Bon. Comme pour l'instant je n'ai pas d'inspiration du tout pour mes deux derniers concerts, je vais pondre une review du tout nouvel album encore chaud fumant de Suicide Commando. Puisque c’est ce avec quoi je m’abrutis en ce moment, autant que j’en abrutisse en retour les autres.
Alors déjà, attention aux ultra-hardcore fans de « Bind, Torture, Kill », cet album là est moins agressif et plus complexe.
Un petit rappel pour les feignants de wikipédia : Johan van Roy, un belge décide de bidouiller lui aussi de l'électronique en 86. C'est l'époque bénie de l'EBM classique avec FRONT 242. On est également en plein boom de la culture SF et de l’avant-gardisme avec des auteurs qui font fureur comme Burroughs ou K.DICK, et ALIENS vient d’exploser les rétines des cinéphiles.
Le premier album du monsieur sortira en 94. « Critical Stages » présente une sonorité globale plus sombre et agressive que l’EBM classique, avec des éléments purement industriels avec encore, pour celui-ci et l’album suivant « stored images », une empreinte directe de la musique concrète. Les sons sont froids, calculés, limite élémentaires. Les textes sont sommaires, dépourvus de sentiments, lisses, glacés et corrosifs comme de l’acide de batterie.
On se souvient de « see you in hell » sur lequel tout le monde a mouillé sa chemise ou s'est fait une entorse des cervicales (au choix).

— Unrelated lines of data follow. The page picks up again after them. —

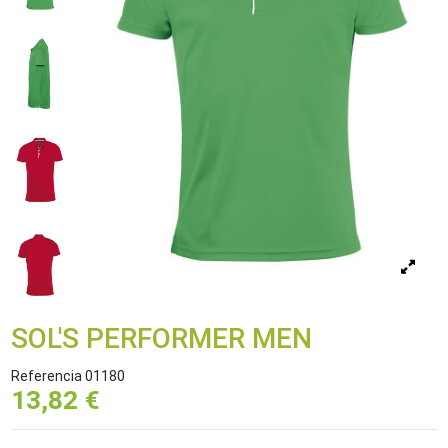
SOL'S PERFORMER MEN
Referencia
01180
13,82 €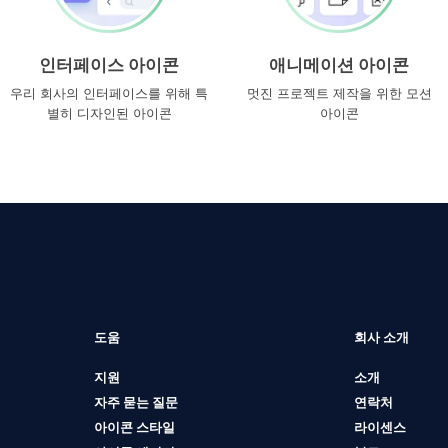
인터페이스 아이콘
애니메이션 아이콘
우리 회사의 인터페이스를 위해 특
멋진 프로젝트 제작을 위한 모션
별히 디자인된 아이콘
아이콘
도움
회사 소개
지원
소개
자주 묻는 질문
연락처
아이콘 스타일
라이센스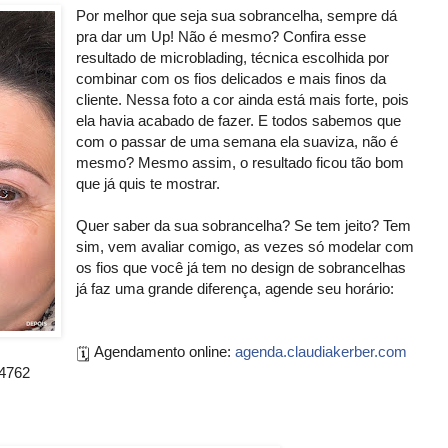
Por melhor que seja sua sobrancelha, sempre dá
pra dar um Up! Não é mesmo? Confira esse
resultado de microblading, técnica escolhida por
combinar com os fios delicados e mais finos da
cliente. Nessa foto a cor ainda está mais forte, pois
ela havia acabado de fazer. E todos sabemos que
com o passar de uma semana ela suaviza, não é
mesmo? Mesmo assim, o resultado ficou tão bom
que já quis te mostrar.
Quer saber da sua sobrancelha? Se tem jeito? Tem
sim, vem avaliar comigo, as vezes só modelar com
os fios que você já tem no design de sobrancelhas
já faz uma grande diferença, agende seu horário:
Agendamento online:
agenda.claudiakerber.com
🗓
-4762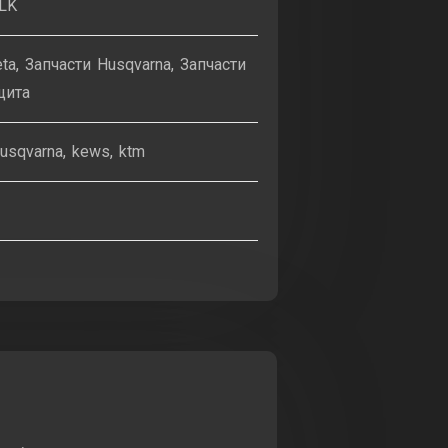
LK
eta
,
Запчасти Husqvarna
,
Запчасти
щита
usqvarna
,
kews
,
ktm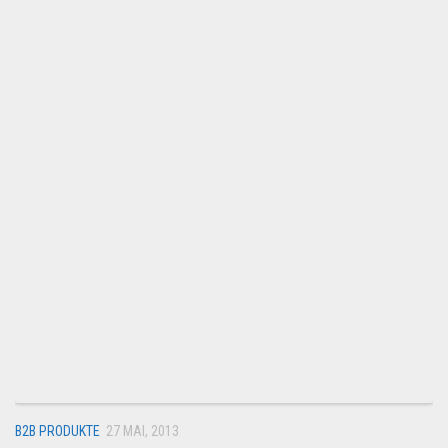
B2B PRODUKTE
27 MAI, 2013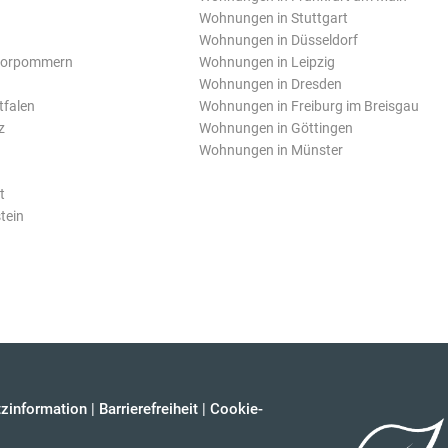
Wohnungen in Stuttgart
Wohnungen in Düsseldorf
Vorpommern
Wohnungen in Leipzig
Wohnungen in Dresden
tfalen
Wohnungen in Freiburg im Breisgau
z
Wohnungen in Göttingen
Wohnungen in Münster
t
tein
zinformation
|
Barrierefreiheit
|
Cookie-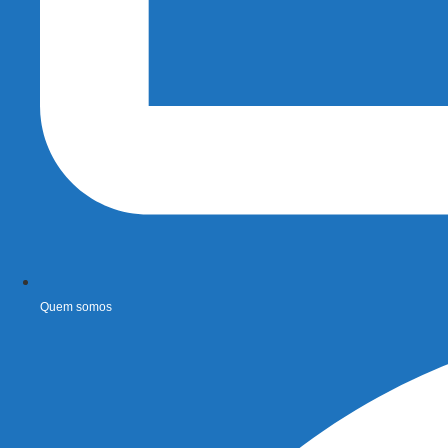
Quem somos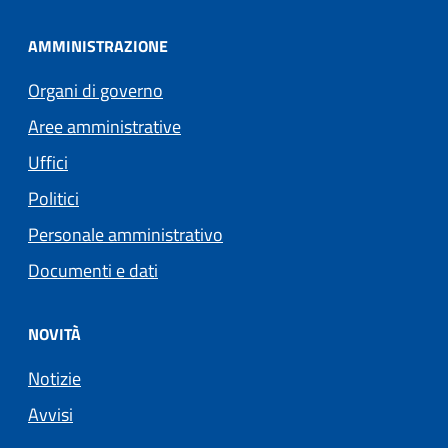
AMMINISTRAZIONE
Organi di governo
Aree amministrative
Uffici
Politici
Personale amministrativo
Documenti e dati
NOVITÀ
Notizie
Avvisi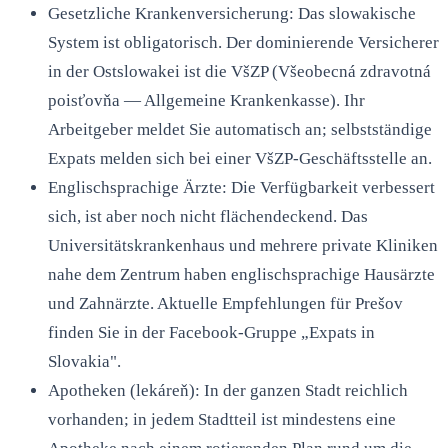
Gesetzliche Krankenversicherung: Das slowakische
System ist obligatorisch. Der dominierende Versicherer
in der Ostslowakei ist die VšZP (Všeobecná zdravotná
poisťovňa — Allgemeine Krankenkasse). Ihr
Arbeitgeber meldet Sie automatisch an; selbstständige
Expats melden sich bei einer VšZP-Geschäftsstelle an.
Englischsprachige Ärzte: Die Verfügbarkeit verbessert
sich, ist aber noch nicht flächendeckend. Das
Universitätskrankenhaus und mehrere private Kliniken
nahe dem Zentrum haben englischsprachige Hausärzte
und Zahnärzte. Aktuelle Empfehlungen für Prešov
finden Sie in der Facebook-Gruppe „Expats in
Slovakia".
Apotheken (lekáreň): In der ganzen Stadt reichlich
vorhanden; in jedem Stadtteil ist mindestens eine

Viendra ensuite « contamination » qui marque un premier tournant dans la programmation de Suicide Commando, avec un abandon pratiquement total des inspirations classiques (musique concrète). Les éléments industriels deviennent moins significatifs et c’est plutôt dans ses sonorités et ses textes simples et dépouillés que van Roy se reconnaît depuis.
Le monsieur a donc fait sacrement du chemin depuis « Stored Images »et nous a habitués à une violence et une agressivité directe et assumée dans l’ensemble de ses compositions. Grâce à lui, on a désormais des formations labellisées AGGROTECH (agressive techno quoi) comme DULCE LIQUIDO ou FEINDLFUG, qui font bouger nos petits corps de manière épileptique en soirée.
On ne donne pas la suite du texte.